The current president of the court is Benedikt Bogason.

==History==

The court was founded under the Supreme Court Act of 1919 and held its first session on 16 February 1920. Previously, the National High Court had been the highest domestic court, but a line of appeal had been available to the Supreme Court of Denmark in Copenhagen. The establishment of the Supreme Court moved the final word in Icelandic cases home to Iceland.

The first justices of the Supreme Court were Kristján Jónsson (president), Halldór Daníelsson, Eggert Briem, Lárus H. Bjarnason and Páll Einarsson. The first three men had been the judges of the old National High Court, which had operated throughout the 19th century but was abolished with the founding of the Supreme Court.

==Justices==

The court is composed of seven justices selected by the Qualifications Committee and nominated by the minister of justice for presidential confirmation. In cases where the minister wishes to make changes to the committee's selection, Parliament must approve of said changes with a simple majority vote.

The Supreme Court justices elect a president and a vice-president. The president of the Supreme Court manages the affairs of the court, directs court sessions and divides tasks among the justices and the employees of the court and maintains disciplinary supervision. They are responsible for the operation and finances of the court and represents the court towards the public. Under article 8 of the Constitution of Iceland, the president of the Supreme Court is one of the three holders of the power of the president of Iceland in their absence, the others being the prime minister and the Speaker of Parliament.

As of September 2022, the justices of the Supreme Court are:

- Benedikt Bogason (president)
- Ingveldur Einarsdóttir (vice-president)
- Ása Ólafsdóttir
- Karl Axelsson
- Björg Thorarensen
- Sigurður Tómas Magnússon
- Ólafur Börkur Þorvaldsson

==Procedure==

The court operates in two divisions, where either three or five justices sit to hear a case before the court. For especially important cases, the president of the court may decide that the bench be constituted by seven justices. The main rule is that cases are presented orally before the Supreme Court and the court sessions are generally open to the public. The president of the Supreme Court presides over the session or, in their absence, the vice president. If neither of them is hearing the case, the most senior justice in session will preside.

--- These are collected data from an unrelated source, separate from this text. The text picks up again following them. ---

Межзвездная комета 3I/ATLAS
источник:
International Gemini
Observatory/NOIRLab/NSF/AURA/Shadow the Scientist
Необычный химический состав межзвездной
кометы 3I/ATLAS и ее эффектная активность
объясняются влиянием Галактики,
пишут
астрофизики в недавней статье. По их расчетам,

Lawyers appearing before the court wear black robes with blue lapels, whilst the justices wear distinctive blue robes with black lapels, a custom which reputably began with the suggestion of the first lawyers to appear before the Supreme Court, Eggert Claessen and Sveinn Björnsson (later President of Iceland).

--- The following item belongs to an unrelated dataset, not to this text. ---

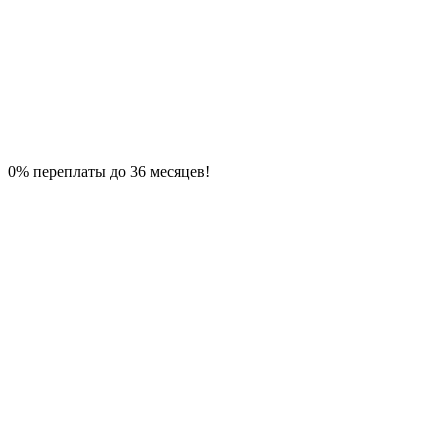
0% переплаты до 36 месяцев!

As soon as an oral case presentation is finished, the justices retire for a closed meeting to discuss and vote on the case. One justice will be held responsible for introducing the matter and proposing a solution of the case and will usually write the opinion of the court. If the views of the reporting justice do not have the support of a majority of the justices, the president will ask another justice to write the court’s opinion, and the minority justices decide who will write a separate dissenting judgement. Finally, a complete judgement will be prepared, and the justices will sign a single copy which is filed in the Book of Opinions of the Court.

For cases where members of the Cabinet are suspected of criminal behaviour, the Landsdómur, which includes the five of the longest serving Supreme Court justices, sits instead of the Supreme Court.

==Building==

After the transfer of power from Denmark, the court was first housed in the Old Penitentiary Building on Skólavörðustígur in Reykjavík. In 1949, it moved to the former court building on Lindargata. 1993 saw a competition to design a new home for the court, which was won by Margrét Harðardóttir and Steve Christer of Studio Granda, Reykjavík. The Icelandic minister of justice dug the first spade of ground for the new courthouse of the Supreme Court at Arnarhóll on 15 July 1994, laid the cornerstone of the building on the court’s 75th anniversary, 16 February 1995, and handed it over to the Court for use on 5 September 1996.